__Directions__:
Show every line in the material below in which the string "will" appears.
------------------------------------------------
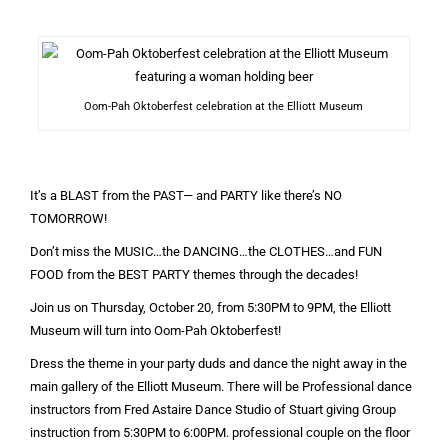
Oom-Pah Oktoberfest celebration at the Elliott Museum
It’s a BLAST from the PAST— and PARTY like there’s NO
TOMORROW!
Don’t miss the MUSIC…the DANCING…the CLOTHES…and FUN
FOOD from the BEST PARTY themes through the decades!
Join us on Thursday, October 20, from 5:30PM to 9PM, the Elliott
Museum will turn into Oom-Pah Oktoberfest!
Dress the theme in your party duds and dance the night away in the
main gallery of the Elliott Museum. There will be Professional dance
instructors from Fred Astaire Dance Studio of Stuart giving Group
instruction from 5:30PM to 6:00PM. professional couple on the floor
------------------------------------------------
__Answer to this task__:
Museum will turn into Oom-Pah Oktoberfest!
main gallery of the Elliott Museum. There will be Professional dance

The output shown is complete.